Trees or shrubs, with watery juice, scaly buds, their inner scales accrescent, opposite leaves, without stipules, and fibrous roots. Flowers perfect, diœcious or polygamous, regular; calyx 4-lobed, or 0; corolla of 2—4 petals, or 0; disk 0; stamens 2—4, rudimentary or 0 in unisexual pistillate flowers; anthers attached on the back below the middle, often apiculate by the prolongation of the connective, introrse, 2-celled, the cells opening longitudinally usually by lateral slits; ovary free, 2 or rarely 3-celled, rudimentary or 0 in the staminate flower; style simple; ovules 2 in each cell, pendulous, anatropous; micropyle superior. Fruit (in the North American arborescent genera) a samara or berry. Seed pendulous; seed-coat membranaceous; embryo straight in copious fleshy albumen; cotyledons flat, much longer than the short terete superior radicle turned toward the minute hilum.
The Olive family with twenty-five genera is widely distributed in temperate and tropical regions chiefly in the northern hemisphere. Of the five genera indigenous to the United States four are arborescent. To this family belong Olea europæa L., the Olive-tree of the Mediterranean basin, now largely cultivated in California for its fruit, and the Lilacs, Forsythias, Privets, and Jasmines, favorite garden plants in all countries with temperate climates.
CONSPECTUS OF THE ARBORESCENT GENERA OF THE UNITED STATES.

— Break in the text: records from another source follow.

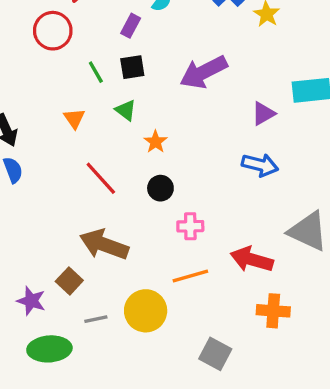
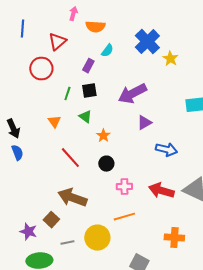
green line: (96, 72) -> (67, 94), turned 48
purple triangle: (263, 114) -> (144, 123), moved
red arrow: (252, 259) -> (161, 191), moved

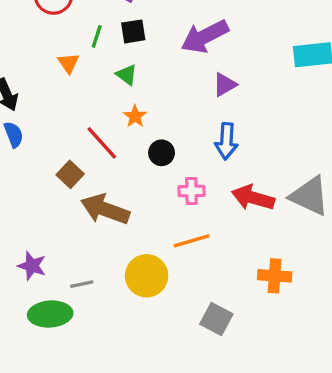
orange triangle: (54, 122) -> (68, 63), moved
orange star: (103, 136) -> (135, 116), moved
blue arrow: (166, 150) -> (226, 141), moved, turned 80
brown square: (51, 220) -> (70, 174), moved
gray line: (67, 243) -> (82, 284), moved

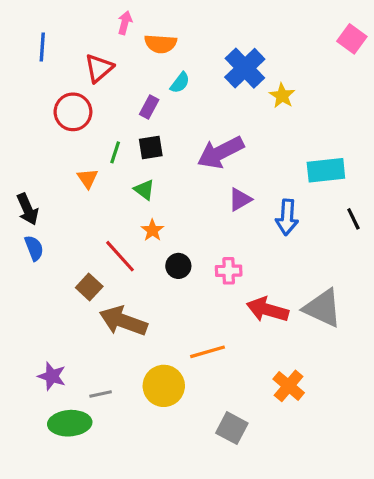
blue arrow: (226, 141) -> (287, 217), moved
pink cross: (191, 191) -> (229, 271), moved
orange cross: (275, 276) -> (289, 386), turned 36

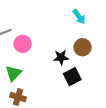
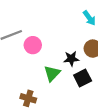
green triangle: (13, 73) -> (52, 73), moved

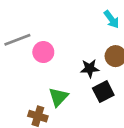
green triangle: (52, 73) -> (58, 97), moved

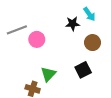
black star: (90, 68) -> (73, 24), moved

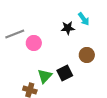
brown circle: (93, 43) -> (87, 55), moved
black square: (83, 70) -> (65, 73), moved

Fruit a winged samara; leaves usually compound.1. [Fraxinus.] Fruit a drupe; leaves simple. Flowers usually without petals.2. [Forestiera.] Flowers with petals. Corolla of 4 long linear petals united only at base; leaves deciduous.3. [Chionanthus.] Corolla tubular; leaves persistent.4. [Osmanthus.]
1. FRAXINUS L. Ash.
Trees or shrubs, with thick furrowed or rarely thin and scaly bark, usually ash-colored branchlets, with thick pith, and compressed obtuse terminal buds much larger than the lateral buds. Leaves petiolate, unequally pinnate or rarely reduced to a single leaflet, deciduous; leaflets conduplicate in the bud, usually serrate, petiolulate or sessile. Flowers diœcious or polygamous, produced in early spring on slender elongated pedicels, without bractlets, in open or compact slender-branched panicles, with obovate linear or lanceolate caducous bracts, terminal on leafy shoots of the year, developed from the axils of new leaves, or from separate buds in the axils of leaves of the previous year, or at the base of young branchlets, and covered by 2 ovate scales; calyx campanulate, deciduous or persistent under the fruit, or 0; corolla 2—4-parted, the divisions conduplicate in the bud, united at base, or 0; stamens usually 2, rarely 3 or 4, inserted on the base of the corolla, or hypogynous; filaments terete, short or rarely elongated; anthers ovoid or linear-oblong, the cells opening by lateral slits; ovary 2 or rarely 3-celled, contracted into a short or elongated style terminating in a 2-lobed stigma; ovules suspended in pairs from the inner angle of the cell; raphe dorsal. Fruit a 1 or rarely 2 or 3-seeded winged samara; body terete or slightly flattened contrary to the septum, with a dry or woody pericarp produced into an elongated more or less decurrent wing, usually 1-celled by abortion or sometimes 2 or 3-celled and winged. Seed solitary in each cell, oblong, compressed, gradually narrowed and rounded at the ends, filling the cavity of the fruit; seed-coat chestnut-brown.